Governor Ralph Northam made the announcement on Monday, effectively closing all public schools in Virginia.

Superintendent Gregory Hutchings, Jr. said that he and his team need a few days to finalize a continuation plan for students.

“Tomorrow, we are expecting more guidance from the Virginia Department of Education (VDOE) around graduation requirements, high school credits, Standards of Learning (SOL) testing, and how to move forward with continuity of learning that meet Special Education requirements,” Hutchings said in his daily 3 p.m. video announcement.

Hutchings added, “Once this information is released from the VDOE, we will begin to share our refined plan for the extended school closures with our families and staff.”

Mayor Justin Wilson tweeted that the move is “heartbreaking as it is expected.”

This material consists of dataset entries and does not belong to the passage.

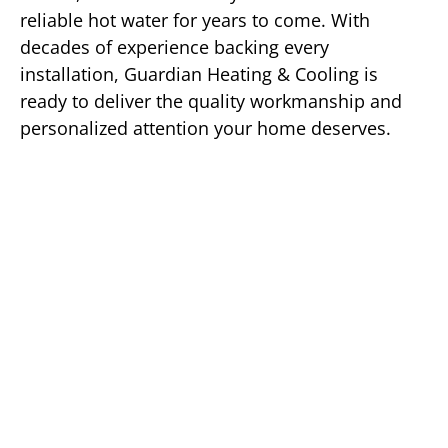
reliable hot water for years to come. With
decades of experience backing every
installation, Guardian Heating & Cooling is
ready to deliver the quality workmanship and
personalized attention your home deserves.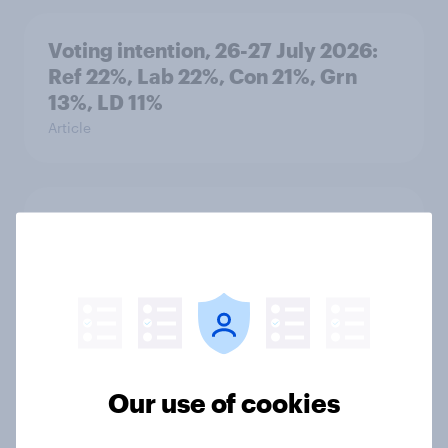
Voting intention, 26-27 July 2026:
Ref 22%, Lab 22%, Con 21%, Grn
13%, LD 11%
Article
Europe public opinion tracker: top
national issues
Article
4. Relations with the USA, and how
America looks to the rest of the
Our use of cookies
world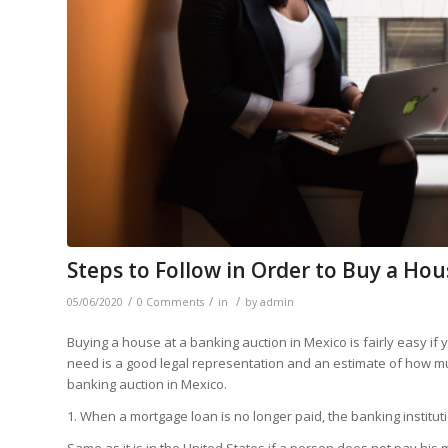
Steps to Follow in Order to Buy a Ho
/
/
/
05/06/2020
0 Comments
in
by
admin
Buying a house at a banking auction in Mexico is fairly easy if
need is a good legal representation and an estimate of how m
banking auction in Mexico.
1. When a mortgage loan is no longer paid, the banking instituti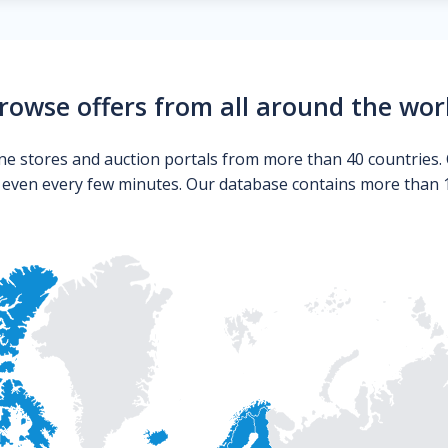
rowse offers from all around the wor
ne stores and auction portals from more than 40 countries. 
s even every few minutes. Our database contains more than 10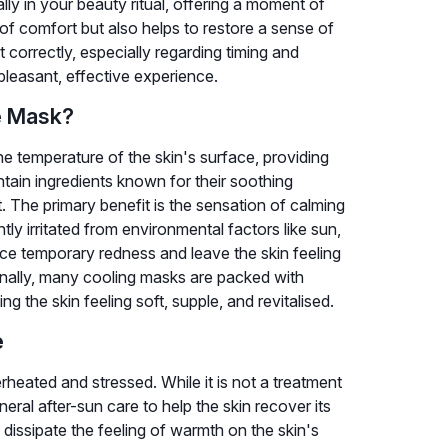
lly in your beauty ritual, offering a moment of
 of comfort but also helps to restore a sense of
correctly, especially regarding timing and
 pleasant, effective experience.
e Mask?
he temperature of the skin's surface, providing
tain ingredients known for their soothing
. The primary benefit is the sensation of calming
ghtly irritated from environmental factors like sun,
duce temporary redness and leave the skin feeling
nally, many cooling masks are packed with
ng the skin feeling soft, supple, and revitalised.
e
rheated and stressed. While it is not a treatment
eral after-sun care to help the skin recover its
dissipate the feeling of warmth on the skin's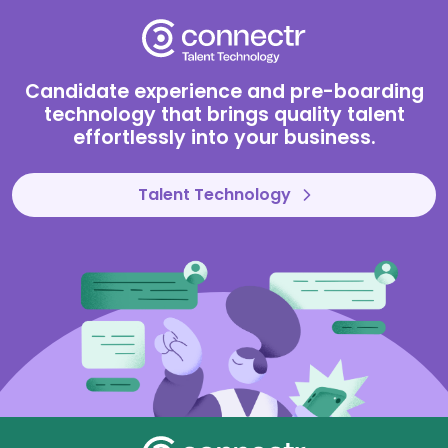
Connectr
Candidate experience and pre-boarding
technology that brings quality talent
effortlessly into your business.
Talent Technology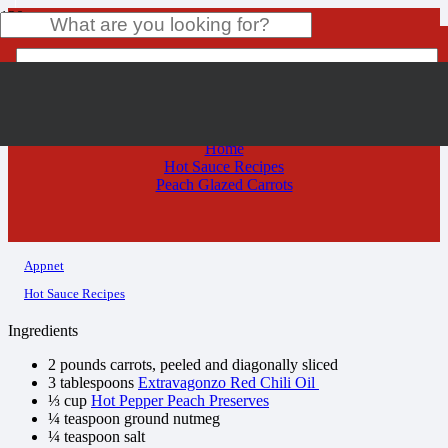
Peach Glazed Carrots
Product
has been added to your cart.
Home
Hot Sauce Recipes
Peach Glazed Carrots
Appnet
Hot Sauce Recipes
Ingredients
2 pounds carrots, peeled and diagonally sliced
3 tablespoons
Extravagonzo Red Chili Oil
⅓ cup
Hot Pepper Peach Preserves
¼ teaspoon ground nutmeg
¼ teaspoon salt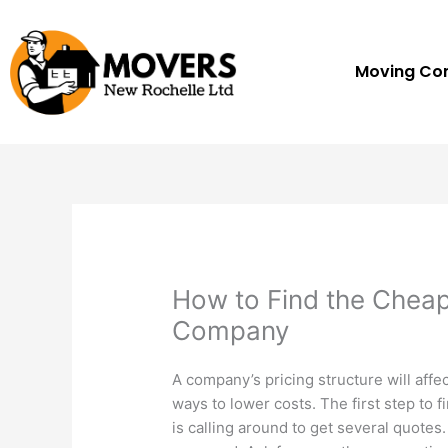
Skip
to
content
Moving C
How to Find the Chea
Company
A company’s pricing structure will affec
ways to lower costs. The first step to 
is calling around to get several quotes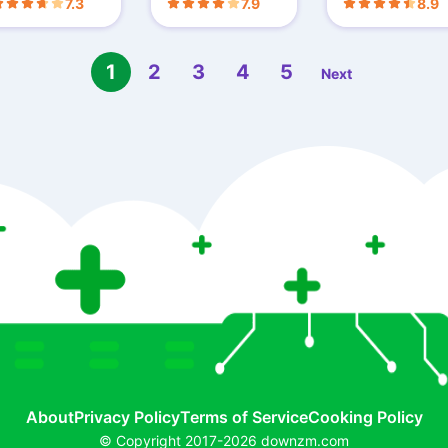
7.3
7.9
8.9
by Step Tutoria
1
2
3
4
5
Next
About
Privacy Policy
Terms of Service
Cooking Policy
© Copyright 2017-2026 downzm.com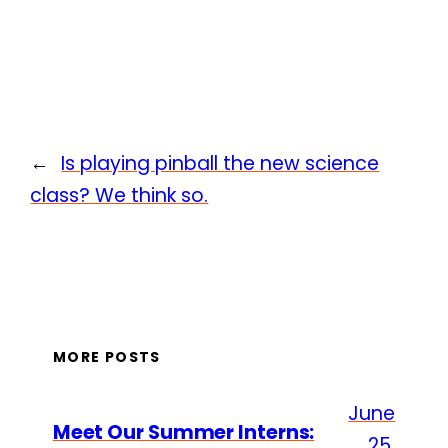
←
Is playing pinball the new science
class? We think so.
MORE POSTS
June
Meet Our Summer Interns:
25,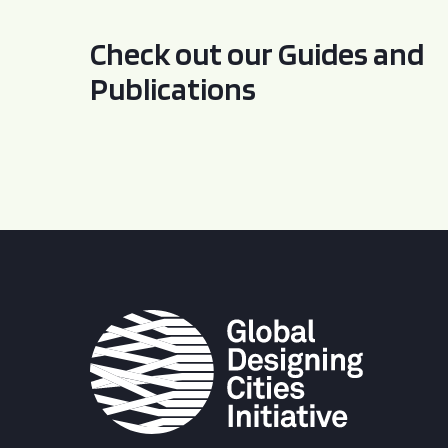
Check out our Guides and
Publications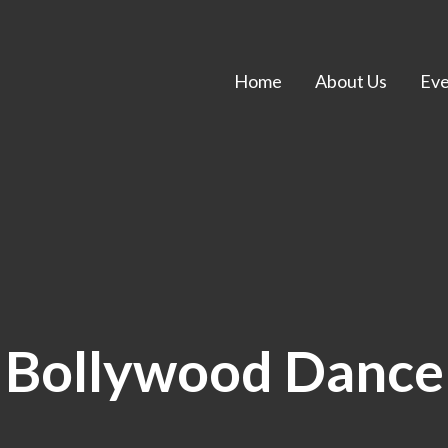
Home
About Us
Eve
Bollywood Dance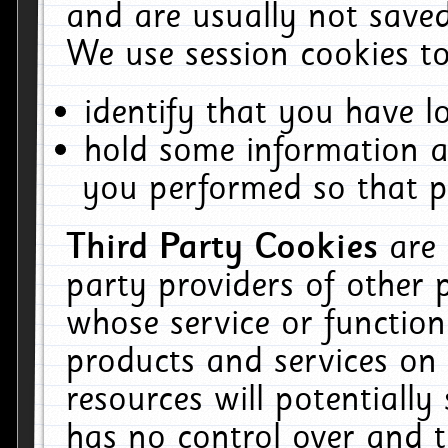
and are usually not saved
We use session cookies to
identify that you have lo
hold some information a
you performed so that pa
Third Party Cookies
are
party providers of other 
whose service or function
products and services on 
resources will potentiall
has no control over and t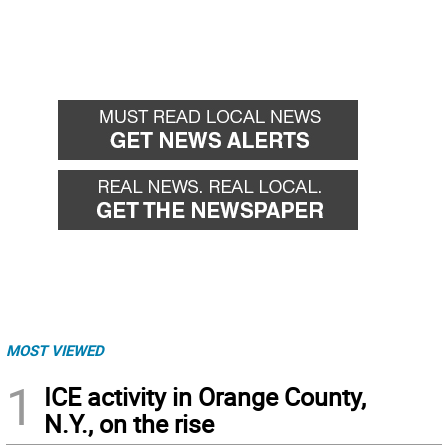
MOST VIEWED
1
ICE activity in Orange County,
N.Y., on the rise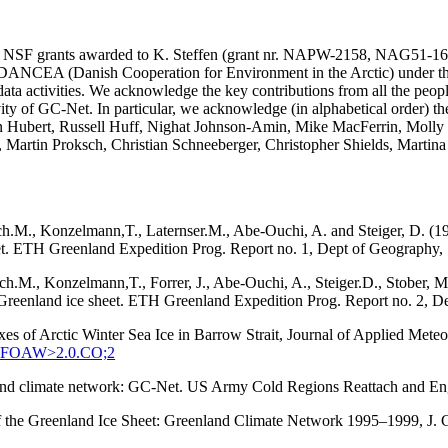
SA and NSF grants awarded to K. Steffen (grant nr. NAPW-2158, N
he DANCEA (Danish Cooperation for Environment in the Arctic) under t
ta activities. We acknowledge the key contributions from all the peopl
vity of GC-Net. In particular, we acknowledge (in alphabetical order) 
in Hubert, Russell Huff, Nighat Johnson-Amin, Mike MacFerrin, Molly
, Martin Proksch, Christian Schneeberger, Christopher Shields, Martin
ach.M., Konzelmann,T., Laternser.M., Abe-Ouchi, A. and Steiger, D. (1
eet. ETH Greenland Expedition Prog. Report no. 1, Dept of Geography, S
tach.M., Konzelmann,T., Forrer, J., Abe-Ouchi, A., Steiger.D., Stober
q, Greenland ice sheet. ETH Greenland Expedition Prog. Report no. 2, D
xes of Arctic Winter Sea Ice in Barrow Strait, Journal of Applied Met
:SEFOAW>2.0.CO;2
enland climate network: GC-Net. US Army Cold Regions Reattach and 
 of the Greenland Ice Sheet: Greenland Climate Network 1995–1999, J.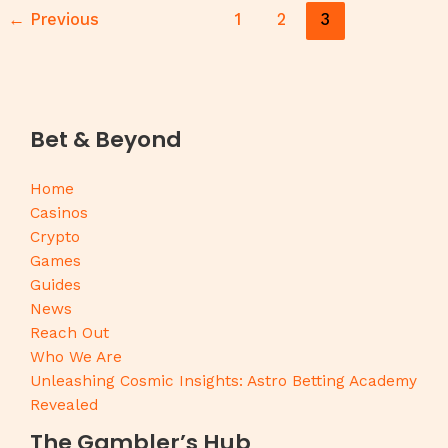
←
Previous
1
2
3
Bet & Beyond
Home
Casinos
Crypto
Games
Guides
News
Reach Out
Who We Are
Unleashing Cosmic Insights: Astro Betting Academy
Revealed
The Gambler’s Hub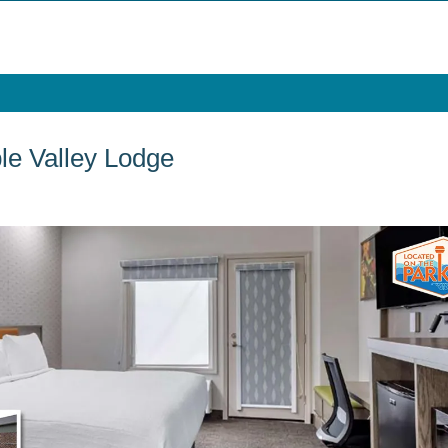
le Valley Lodge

There are more than 15,700 students in ACPS, which is releasing staff updates at noon every day and notices to families every day at 1 p.m. in ACPS Express. Student attendance is not being tracked during the shutdown, and teachers are legally prohibited from grading any work or providing new learning material to students.

There are currently six positive cases of COVID-19 in Alexandria.

“I can’t say I’m shocked because I knew it was gonna happen,” said a student at T.C. Williams High School. “It’s crazy to think about. I feel bad for the seniors because they’re missing the best parts of high school.”

Every elementary school student was given instructional packets to take home, and students in grades 3-12 went home with Chromebook laptops. The school system has also provided educators with instructional suggestions, and have ordered them to constantly connect online with students to make sure they are thinking academically.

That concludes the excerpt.